7 June 2015

On the trail of the red squirrel

Squirel (Sciurus sp.) eaten spruce in the grounds of Haddo House. Some cones appear to have been subsequently eaten by wood mouse (Apodemus sylvaticus

With some time to spare yesterday in the grounds of Haddo House, I opportunistically found a quiet looking path adjacent to a tree plantation to slowly creep past looking for wild mammals and their field signs.

There is a very obvious clue to amateur trackers of any skill level that red squirrels (Sciurus vulgaris) use the grounds at Haddo -  there are road signs along the drive to the car park which state "Kill your speed NOT a red squirrel."

Following a mammal path under a canopy of spruce trees (with the occasional beech tree), I quickly found an abundance of spruce cones which displayed clear squirrel feeding signs on the woodland floor and on tree stumps.

Squirrels like to sit on a tree stump or mound whilst eating for a good view for predators. Around a third to half of the cones were found on top this stump already, whilst the others were found within around 1.5 metres or so around the stump and placed on top of the stump for the photo just to give an impression of the density of feeding signs in one small space.

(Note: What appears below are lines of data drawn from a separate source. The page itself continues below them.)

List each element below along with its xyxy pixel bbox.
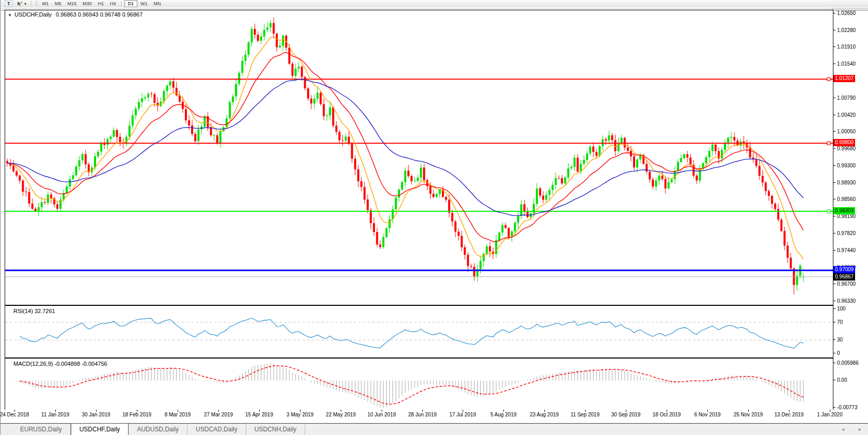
macd-axis-label: -0.00773 (837, 405, 857, 410)
price-axis-tick (833, 250, 835, 251)
date-label: 5 Aug 2019 (491, 412, 517, 417)
price-axis-label: 1.02650 (837, 10, 856, 16)
price-axis-tick (833, 13, 835, 13)
price-axis-label: 0.99680 (837, 146, 856, 151)
dropdown-caret-icon: ▼ (24, 2, 27, 6)
timeframe-button-mn[interactable]: MN (151, 1, 164, 7)
price-axis-label: 0.98560 (837, 196, 856, 202)
rsi-axis-tick (833, 308, 835, 309)
date-label: 17 Jul 2019 (449, 412, 476, 417)
macd-indicator-pane[interactable] (5, 358, 833, 410)
timeframe-buttons: M1M5M15M30H1H4D1W1MN (39, 0, 164, 7)
rsi-axis-label: 100 (837, 306, 846, 312)
price-axis-tick (833, 30, 835, 30)
date-label: 10 Jun 2019 (367, 412, 396, 417)
price-axis-tick (833, 131, 835, 132)
date-label: 1 Jan 2020 (817, 412, 843, 417)
text-tool-button[interactable]: T (5, 0, 13, 7)
current-price-tag: 0.96867 (833, 273, 855, 281)
price-axis-label: 1.01910 (837, 44, 856, 50)
mt4-window: T ▼ M1M5M15M30H1H4D1W1MN ▼USDCHF,Daily0.… (0, 0, 868, 435)
macd-axis-label: 0.005986 (837, 360, 859, 366)
timeframe-button-d1[interactable]: D1 (124, 0, 138, 7)
price-axis-label: 1.02280 (837, 27, 856, 33)
price-axis-label: 1.00050 (837, 129, 856, 134)
timeframe-button-m1[interactable]: M1 (39, 1, 52, 7)
price-axis-label: 0.96330 (837, 298, 856, 304)
date-label: 22 May 2019 (326, 412, 356, 417)
date-label: 24 Dec 2018 (0, 412, 29, 417)
toolbar-grip[interactable] (36, 1, 37, 7)
macd-axis-tick (833, 407, 835, 408)
price-axis-label: 0.97440 (837, 247, 856, 253)
chart-tab-usdcad[interactable]: USDCAD,Daily (187, 424, 246, 435)
rsi-axis-tick (833, 322, 835, 322)
cursor-tool-button[interactable]: ▼ (14, 1, 29, 7)
price-axis-tick (833, 46, 835, 47)
date-label: 11 Jan 2019 (41, 412, 69, 417)
date-label: 15 Apr 2019 (245, 412, 273, 417)
chart-symbol-label: USDCHF,Daily (14, 11, 52, 18)
tab-scroll-right-icon[interactable]: ► (858, 427, 862, 432)
chart-title: ▼USDCHF,Daily0.96863 0.96943 0.96748 0.9… (8, 11, 143, 18)
macd-plot[interactable] (5, 359, 833, 410)
collapse-triangle-icon[interactable]: ▼ (8, 13, 12, 18)
chart-tab-audusd[interactable]: AUDUSD,Daily (129, 424, 187, 435)
price-axis-label: 0.96700 (837, 281, 856, 287)
candlestick-chart[interactable] (5, 10, 833, 305)
timeframe-button-h1[interactable]: H1 (95, 1, 107, 7)
rsi-axis-tick (833, 339, 835, 340)
time-axis: 24 Dec 201811 Jan 201930 Jan 201918 Feb … (1, 410, 868, 420)
date-label: 25 Nov 2019 (734, 412, 763, 417)
price-axis-tick (833, 216, 835, 216)
toolbar-separator (31, 1, 32, 7)
price-axis-label: 1.00790 (837, 95, 856, 101)
date-label: 11 Sep 2019 (571, 412, 599, 417)
timeframe-button-m5[interactable]: M5 (52, 1, 65, 7)
rsi-axis-label: 70 (837, 319, 843, 325)
date-label: 3 May 2019 (287, 412, 313, 417)
date-label: 18 Oct 2019 (653, 412, 681, 417)
price-axis-label: 1.01540 (837, 61, 856, 67)
macd-axis-label: 0.00 (837, 377, 847, 383)
chart-tab-bar: EURUSD,DailyUSDCHF,DailyAUDUSD,DailyUSDC… (1, 423, 868, 435)
timeframe-button-w1[interactable]: W1 (137, 1, 151, 7)
rsi-axis-label: 30 (837, 337, 843, 343)
cursor-tool-icon (17, 1, 23, 7)
level-price-tag: 0.99800 (833, 139, 855, 146)
date-label: 13 Dec 2019 (775, 412, 804, 417)
price-axis-label: 1.00420 (837, 112, 856, 118)
rsi-label: RSI(14) 32.7261 (13, 308, 55, 314)
price-axis-label: 0.97820 (837, 230, 856, 236)
date-label: 18 Feb 2019 (122, 412, 151, 417)
timeframe-button-h4[interactable]: H4 (107, 1, 119, 7)
rsi-plot[interactable] (5, 306, 833, 358)
date-label: 30 Sep 2019 (611, 412, 641, 417)
date-label: 23 Aug 2019 (530, 412, 559, 417)
price-axis-tick (833, 64, 835, 64)
chart-tab-usdchf[interactable]: USDCHF,Daily (71, 423, 129, 435)
price-axis-tick (833, 98, 835, 98)
macd-axis-tick (833, 380, 835, 380)
chart-tab-usdcnh[interactable]: USDCNH,Daily (246, 424, 305, 435)
toolbar-separator (121, 1, 122, 7)
rsi-indicator-pane[interactable] (5, 305, 833, 358)
date-label: 6 Nov 2019 (694, 412, 720, 417)
price-chart-pane[interactable] (5, 10, 833, 305)
macd-label: MACD(12,26,9) -0.004898 -0.004756 (13, 361, 107, 367)
price-axis-label: 0.98930 (837, 180, 856, 185)
price-axis-tick (833, 199, 835, 199)
chart-tab-eurusd[interactable]: EURUSD,Daily (12, 424, 71, 435)
price-axis-tick (833, 284, 835, 284)
timeframe-button-m30[interactable]: M30 (80, 1, 95, 7)
date-label: 27 Mar 2019 (204, 412, 233, 417)
timeframe-button-m15[interactable]: M15 (64, 1, 80, 7)
price-axis-tick (833, 148, 835, 149)
tab-scroll-left-icon[interactable]: ◄ (841, 427, 845, 432)
price-axis-tick (833, 165, 835, 166)
price-axis-tick (833, 301, 835, 301)
price-axis-tick (833, 233, 835, 234)
rsi-axis-tick (833, 353, 835, 353)
chart-ohlc-values: 0.96863 0.96943 0.96748 0.96867 (56, 11, 143, 18)
level-price-tag: 0.97009 (833, 266, 855, 273)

Some of the spruce cones  have probably also been eaten by another species after the squirrels! Cones which have been fed on by squirrels alone have frayed ends where the scales have been removed. Wood mouse (Apodemus sylvaticus) will often feed on the cone after the squirrel, removing ragged and frayed ends and removing the tip of the base of the cone leaving a rounded base. The mice often move the cones to a more concealed place to feed on them.

Encouraged by the abundance of squirrel feeding signs, my attention changed from looking at the ground to looking into the canopy for squirrel dreys (their nests). Dreys are constructed from twigs and leaves and are almost spherical (or flattened to be wider than tall). They are usually around 25 to 50 cm in diameter (football size and larger) and normally found against the trunk of the tree (held up from where a branch leaves the trunk) from around 6 metres above ground upwards, though they can also be at a fork in branches.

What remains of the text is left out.